Irish Takeover Panel sets three-week deadline for binding bid for cardboard box maker

A Smurfit Kappa plant. International Paper said on Wednesday that it will not mount a hostile bid for Smurfit Kappa.

A Smurfit Kappa plant. International Paper said on Wednesday that it will not mount a hostile bid for Smurfit Kappa.

 

US paper group International Paper (IP) has signalled that it is ready to improve the terms and value of its proposal for Smurfit Kappa, after the Irish Takeover Panel gave it three weeks to announce whether it will make a binding bid for the Dublin-based cardboard box maker.

The Takeover Panel has given IP until 7am on June 6th to make an announcement, or face the prospect of a 12-month ban from making another approach.

IP said on Wednesday that it would be willing to provide Smurfit Kappa shareholders a “mix and match” facility, allowing them a greater or lesser proportion of cash or IP shares that were offered in its most recent proposal, tabled in March.
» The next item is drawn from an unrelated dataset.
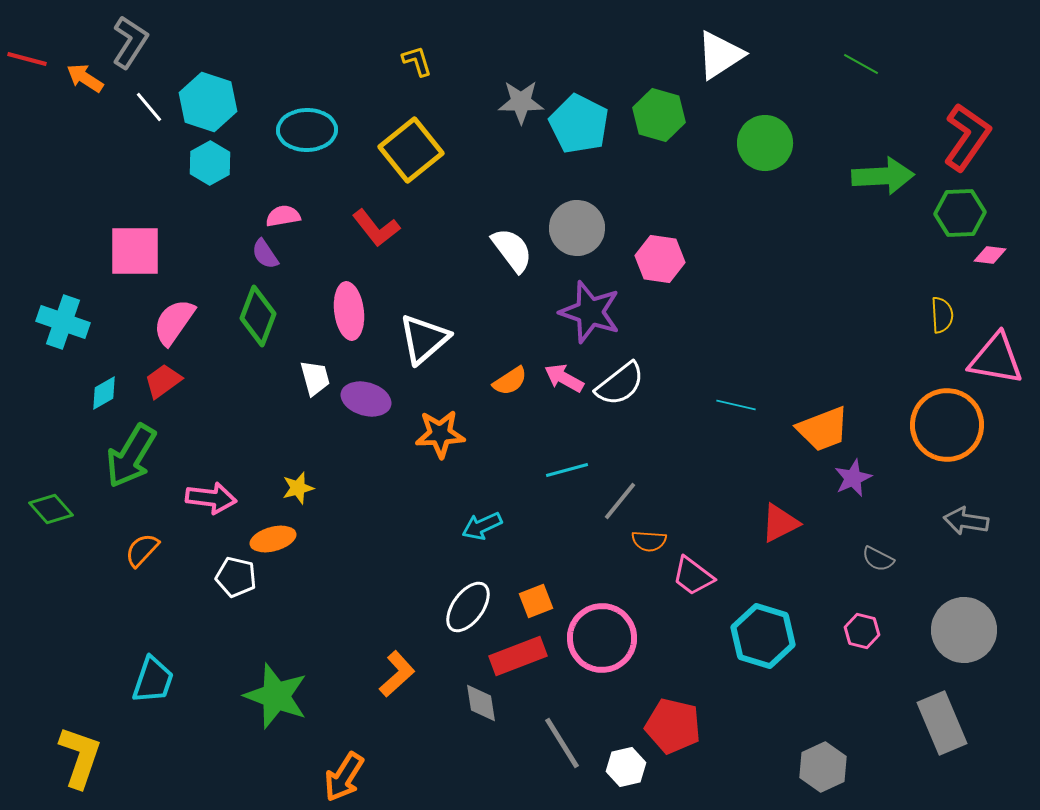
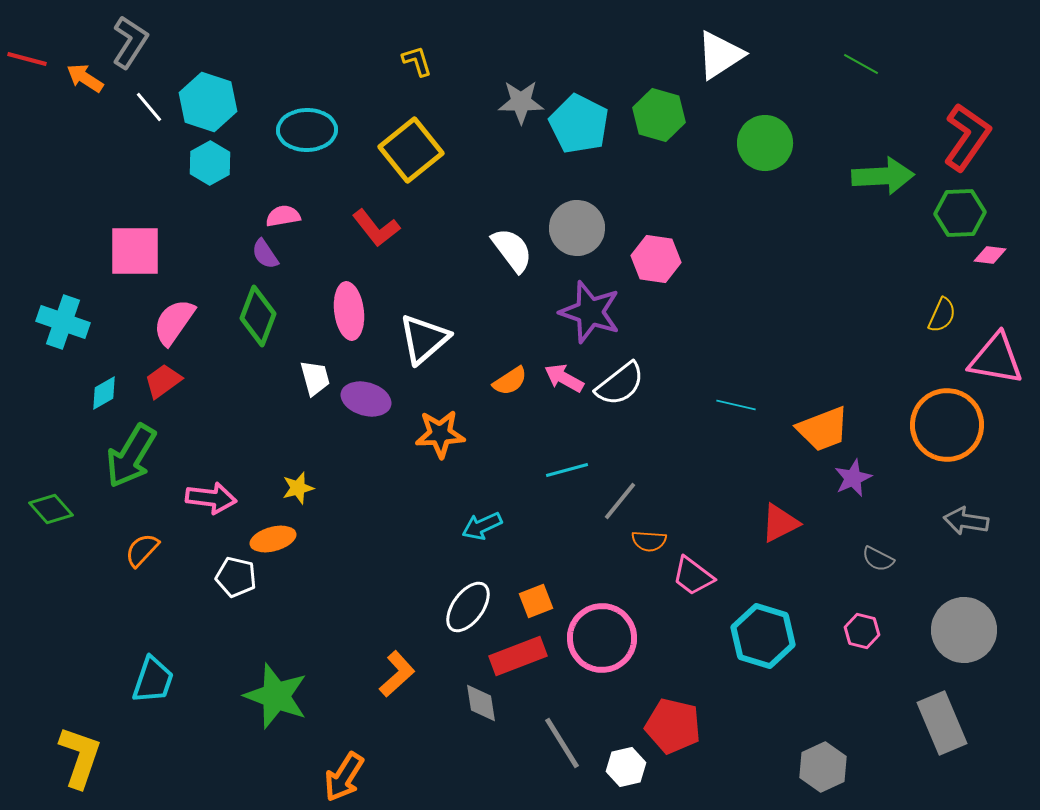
pink hexagon at (660, 259): moved 4 px left
yellow semicircle at (942, 315): rotated 27 degrees clockwise
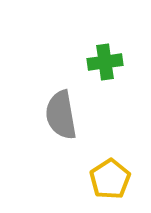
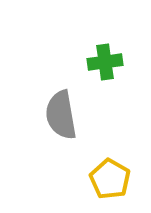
yellow pentagon: rotated 9 degrees counterclockwise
Smurfit Kappa’s board unanimously rejected that offer of €25.25 in cash and 0.3 new IP shares.

Synergies

In addition, IP said that it believes that both companies should meet to discuss potential synergies of a combined group to “gain a better understanding of each company’s current outlook, in order to explore a path forward to a recommended transaction”. Market sources have read this as a clear signal that IP sees upside potential to its current $450 million (€380 million) synergies estimates, which could pave the way for a higher offer.

IP has also confirmed that it would seek a secondary listing for its stock on the London Stock Exchange, which would be preferable to many European-based shareholders in Smurfit Kappa to the company’s existing New York quotation.

The Memphis-based company added on Wednesday that it will not mount a hostile bid for Smurfit Kappa.

Speaking separately at a conference on Wednesday, IP chief financial officer Glenn Landau said: “After multiple attempts by IP to discuss value, we today have had no engagement from Smurfit Kappa . . . Quite frankly, we do not understand why Smurfit Kappa’s board of directors is depriving their shareholders of the opportunity to merely explore this combination.”

Smurfit Kappa reiterated that its board “continues to believe that the best interests of the group’s stakeholders are served by pursuing its future as an independent company”.